Research Digest

What the Military Can Learn from

American High School Students

America’s all-volunteer military depends on attracting the best and the brightest – by the thousands. With the military working hard to meet new, higher recruitment goals, here’s what America’s high school students can tell the military.

A Student Research Foundation analysis of surveys completed by 133,476 U.S. high school students nationwide finds nearly half (45%) would consider joining the military.[1] However, the “devil’s in the details.”

  • “Brand” matters. Only 3% of students would consider just any branch of the service. Students have favorite brands when it comes to the armed services. Students are most willing to consider the Air Force and least likely to consider the Coast Guard.[2]
  • Young men continue to be much more likely than young women to consider joining the military – regardless of branch. However, the relative appeal of service branches is the same for women and men – except for the Marine Corps which appeals much more to males than females. 
  • Despite concerns about balancing higher recruitment goals and high standards, “A” students account for roughly one in three considering the military.[3] However, “A” students are most common among potential Air Force recruits and least common among potential Marines.
  • Women raise the quality of the recruit pool. No matter the branch of service, “A” students are more common among the women than the men who aspire to serve.

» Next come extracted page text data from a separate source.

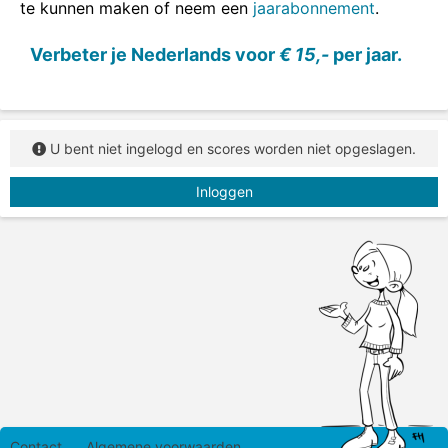
te kunnen maken of neem een
jaarabonnement
.
Verbeter je Nederlands voor
€ 15,-
per jaar.
U bent niet ingelogd en scores worden niet opgeslagen.
Inloggen
Contact
Algemene voorwaarden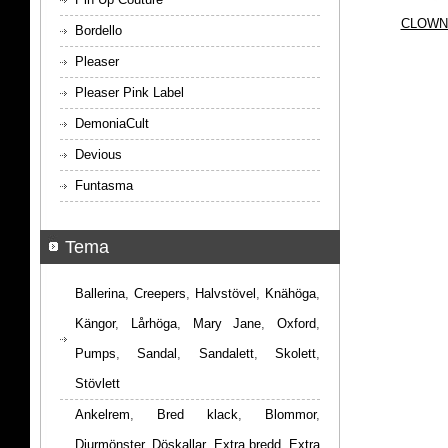
CLOWN
Bordello
Pleaser
Pleaser Pink Label
DemoniaCult
Devious
Funtasma
Tema
Ballerina
,
Creepers
,
Halvstövel
,
Knähöga
,
Kängor
,
Lårhöga
,
Mary Jane
,
Oxford
,
Pumps
,
Sandal
,
Sandalett
,
Skolett
,
Stövlett
Ankelrem
,
Bred klack
,
Blommor
,
Djurmönster
,
Döskallar
,
Extra bredd
,
Extra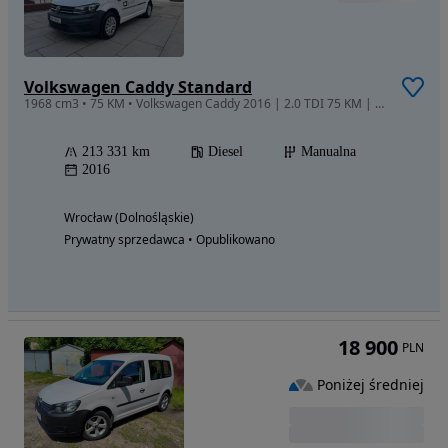
Volkswagen Caddy Standard
1968 cm3 • 75 KM • Volkswagen Caddy 2016 | 2.0 TDI 75 KM | 5-osobowy | ciężarowy
213 331 km
Diesel
Manualna
2016
Wrocław (Dolnośląskie)
Prywatny sprzedawca • Opublikowano
18 900
PLN
Poniżej średniej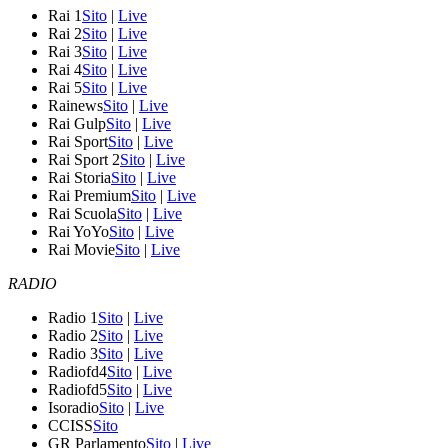
Rai 1
Sito
|
Live
Rai 2
Sito
|
Live
Rai 3
Sito
|
Live
Rai 4
Sito
|
Live
Rai 5
Sito
|
Live
Rainews
Sito
|
Live
Rai Gulp
Sito
|
Live
Rai Sport
Sito
|
Live
Rai Sport 2
Sito
|
Live
Rai Storia
Sito
|
Live
Rai Premium
Sito
|
Live
Rai Scuola
Sito
|
Live
Rai YoYo
Sito
|
Live
Rai Movie
Sito
|
Live
RADIO
Radio 1
Sito
|
Live
Radio 2
Sito
|
Live
Radio 3
Sito
|
Live
Radiofd4
Sito
|
Live
Radiofd5
Sito
|
Live
Isoradio
Sito
|
Live
CCISS
Sito
GR Parlamento
Sito
|
Live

The Military Officers Association of America encourages veterans to share stories of how the military improved their lives.[4] This may be particularly important to further narrow the gender gap and expand interest in the military among young women and among even more of the best and brightest of young men. In addition, better understanding the meaning of service “brand” to students – and how that brand can help students achieve their career goals – may be critical to successfully building military strength for the 21st Century.

[1] This analysis from the Student Research Foundation is based on responses of 133,476 high school students who completed surveys. The paper surveys were administered to students nationwide, in-class during Fall semester of the 2017-18 academic year.
[2] Totals for each branch include those who explicitly mentioned that branch of service plus those willing to consider any branch.
[3] “A” Students are those who self-report a GPA of A-, A, or A+.